→ Directions:
Images should be left out, and everything else in the listing reproduced exactly.

→ Supplied data:
BEGIN

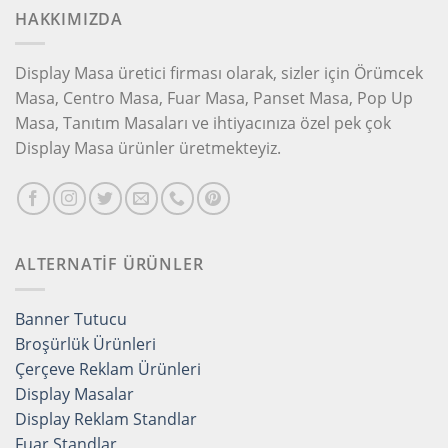
HAKKIMIZDA
Display Masa üretici firması olarak, sizler için Örümcek
Masa, Centro Masa, Fuar Masa, Panset Masa, Pop Up
Masa, Tanıtım Masaları ve ihtiyacınıza özel pek çok
Display Masa ürünler üretmekteyiz.
ALTERNATİF ÜRÜNLER
Banner Tutucu
Broşürlük Ürünleri
Çerçeve Reklam Ürünleri
Display Masalar
Display Reklam Standlar
Fuar Standlar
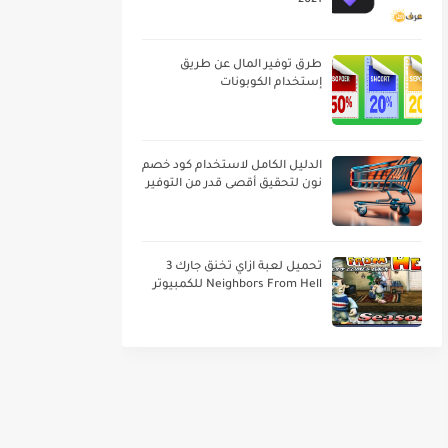
2021
طرق توفير المال عن طريق
إستخدام الكوبونات
الدليل الكامل لاستخدام كود خصم
نون لتحقيق أقصى قدر من التوفير
تحميل لعبة ازاي تخنق جارك 3
Neighbors From Hell للكمبيوتر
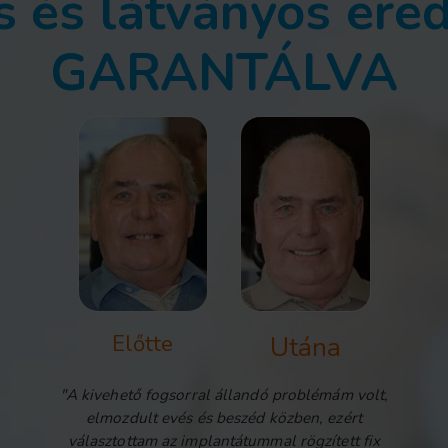
s és látványos er
GARANTÁLVA
Előtte
Utána
"A kivehető fogsorral állandó problémám volt,
elmozdult evés és beszéd közben, ezért
választottam az implantátummal rögzített fix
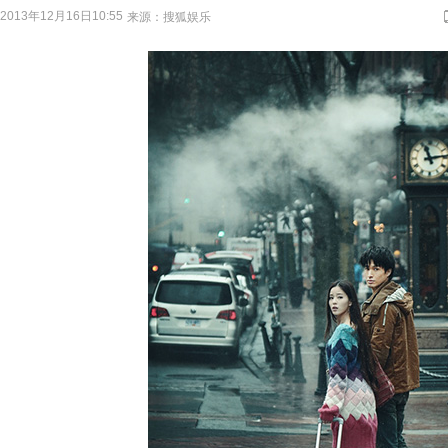
2013年12月16日10:55
来源：
搜狐娱乐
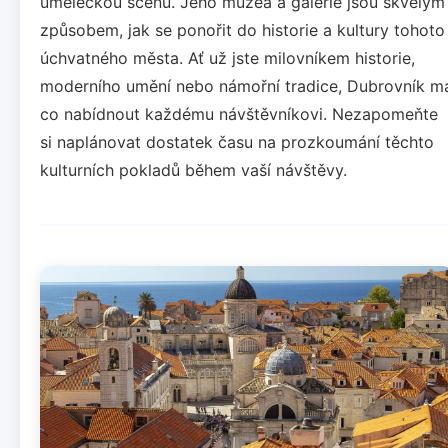
uměleckou scénu. Jeho muzea a galerie jsou skvělým
způsobem, jak se ponořit do historie a kultury tohoto
úchvatného města. Ať už jste milovníkem historie,
moderního umění nebo námořní tradice, Dubrovník m
co nabídnout každému návštěvníkovi. Nezapomeňte
si naplánovat dostatek času na prozkoumání těchto
kulturních pokladů během vaší návštěvy.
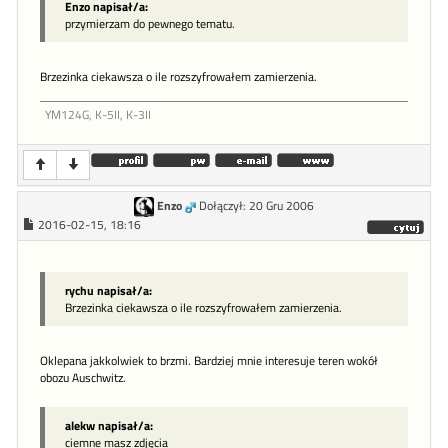
Enzo napisał/a:
przymierzam do pewnego tematu.
Brzezinka ciekawsza o ile rozszyfrowałem zamierzenia.
YM124G, K-5II, K-3II
Enzo
Dołączył: 20 Gru 2006
2016-02-15, 18:16
rychu napisał/a:
Brzezinka ciekawsza o ile rozszyfrowałem zamierzenia.
Oklepana jakkolwiek to brzmi. Bardziej mnie interesuje teren wokół
obozu Auschwitz.
alekw napisał/a:
ciemne masz zdjęcia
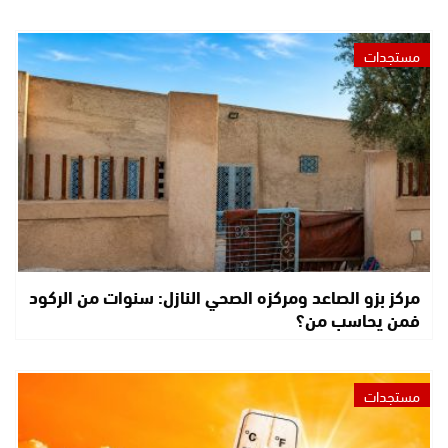
مستجدات
مركز بزو الصاعد ومركزه الصحي النازل: سنوات من الركود
فمن يحاسب من؟
مستجدات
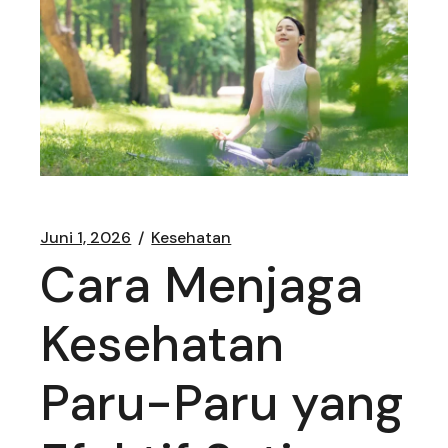
Juni 1, 2026
Kesehatan
Cara Menjaga
Kesehatan
Paru-Paru yang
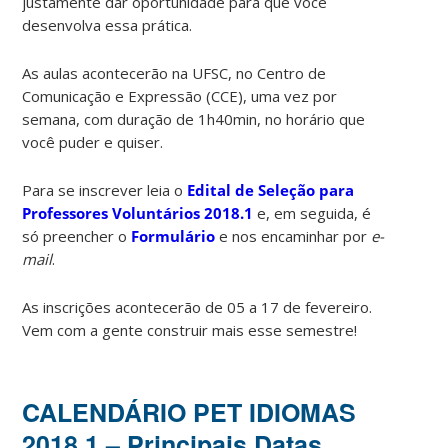
justamente dar oportunidade para que você
desenvolva essa prática.
As aulas acontecerão na UFSC, no Centro de
Comunicação e Expressão (CCE), uma vez por
semana, com duração de 1h40min, no horário que
você puder e quiser.
Para se inscrever leia o
Edital de Seleção para
Professores Voluntários 2018.1
e, em seguida, é
só preencher o
Formulário
e nos encaminhar por
e-
mail
.
As inscrições acontecerão de 05 a 17 de fevereiro.
Vem com a gente construir mais esse semestre!
CALENDÁRIO PET IDIOMAS
2018.1 – Principais Datas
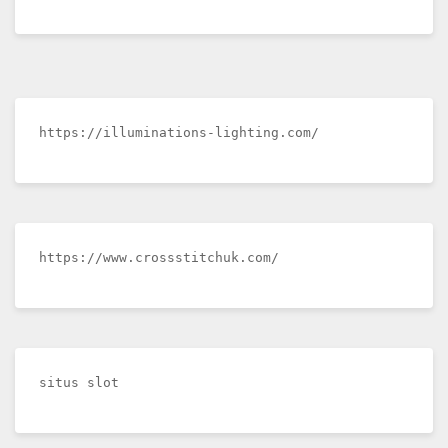
https://illuminations-lighting.com/
https://www.crossstitchuk.com/
situs slot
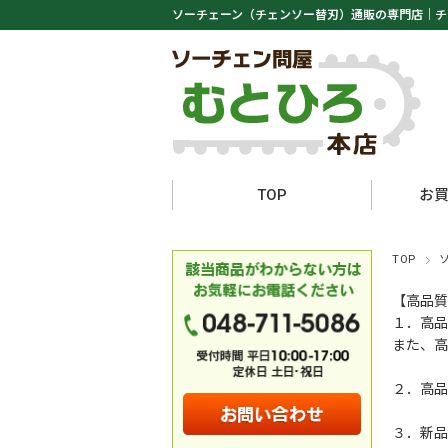
ソーチェーン（チェンソー替刃）通販の専門店｜
チ
TOP
お
TOP
【高品質
１．高品
また、高
２．高品
３．新品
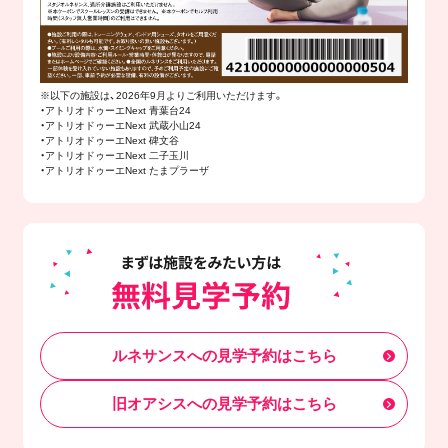
※以下の施設は、2026年9月よりご利用いただけます。
・アトリオドゥーエNext 青葉台24
・アトリオドゥーエNext 武蔵小山24
・アトリオドゥーエNext 碑文谷
・アトリオドゥーエNext 二子玉川
・アトリオドゥーエNext たまプラーザ
ルネサンスへの見学予約はこちら
旧オアシスへの見学予約はこちら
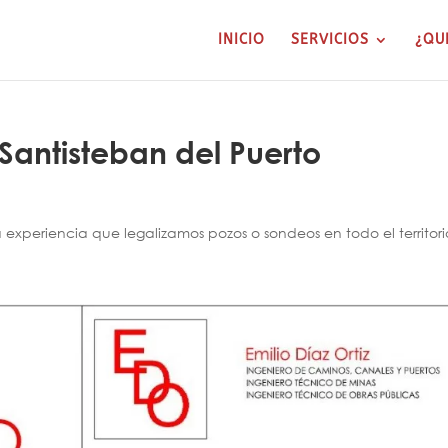
INICIO
SERVICIOS
¿QU
Santisteban del Puerto
xperiencia que legalizamos pozos o sondeos en todo el territori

END

→ Answer to this problem:
HAKKIMIZDA
Display Masa üretici firması olarak, sizler için Örümcek
Masa, Centro Masa, Fuar Masa, Panset Masa, Pop Up
Masa, Tanıtım Masaları ve ihtiyacınıza özel pek çok
Display Masa ürünler üretmekteyiz.
ALTERNATİF ÜRÜNLER
Banner Tutucu
Broşürlük Ürünleri
Çerçeve Reklam Ürünleri
Display Masalar
Display Reklam Standlar
Fuar Standlar
2021
طرق توفير المال عن طريق
إستخدام الكوبونات
الدليل الكامل لاستخدام كود خصم
نون لتحقيق أقصى قدر من التوفير
تحميل لعبة ازاي تخنق جارك 3
Neighbors From Hell للكمبيوتر
s és látványos er
GARANTÁLVA
Előtte
Utána
"A kivehető fogsorral állandó problémám volt,
elmozdult evés és beszéd közben, ezért
választottam az implantátummal rögzített fix
2013年12月16日10:55
来源：
搜狐娱乐
uměleckou scénu. Jeho muzea a galerie jsou skvělým
způsobem, jak se ponořit do historie a kultury tohoto
úchvatného města. Ať už jste milovníkem historie,
moderního umění nebo námořní tradice, Dubrovník m
co nabídnout každému návštěvníkovi. Nezapomeňte
si naplánovat dostatek času na prozkoumání těchto
kulturních pokladů během vaší návštěvy.
Enzo napisał/a:
przymierzam do pewnego tematu.
Brzezinka ciekawsza o ile rozszyfrowałem zamierzenia.
YM124G, K-5II, K-3II
Enzo
Dołączył: 20 Gru 2006
2016-02-15, 18:16
rychu napisał/a:
Brzezinka ciekawsza o ile rozszyfrowałem zamierzenia.
Oklepana jakkolwiek to brzmi. Bardziej mnie interesuje teren wokół
obozu Auschwitz.
alekw napisał/a:
ciemne masz zdjęcia
مستجدات
مركز بزو الصاعد ومركزه الصحي النازل: سنوات من الركود
فمن يحاسب من؟
مستجدات
Juni 1, 2026
Kesehatan
Cara Menjaga
Kesehatan
Paru-Paru yang
justamente dar oportunidade para que você
desenvolva essa prática.
As aulas acontecerão na UFSC, no Centro de
Comunicação e Expressão (CCE), uma vez por
semana, com duração de 1h40min, no horário que
você puder e quiser.
Para se inscrever leia o
Edital de Seleção para
Professores Voluntários 2018.1
e, em seguida, é
só preencher o
Formulário
e nos encaminhar por
e-
mail
.
As inscrições acontecerão de 05 a 17 de fevereiro.
Vem com a gente construir mais esse semestre!
CALENDÁRIO PET IDIOMAS
2018.1 – Principais Datas
https://illuminations-lighting.com/
https://www.crossstitchuk.com/
situs slot
ソーチェーン（チェンソー替刃）通販の専門店｜
チ
TOP
お
TOP
【高品質
１．高品
また、高
２．高品
３．新品
※以下の施設は、2026年9月よりご利用いただけます。
・アトリオドゥーエNext 青葉台24
・アトリオドゥーエNext 武蔵小山24
・アトリオドゥーエNext 碑文谷
・アトリオドゥーエNext 二子玉川
・アトリオドゥーエNext たまプラーザ
ルネサンスへの見学予約はこちら
旧オアシスへの見学予約はこちら
INICIO
SERVICIOS
¿QU
Santisteban del Puerto
xperiencia que legalizamos pozos o sondeos en todo el territori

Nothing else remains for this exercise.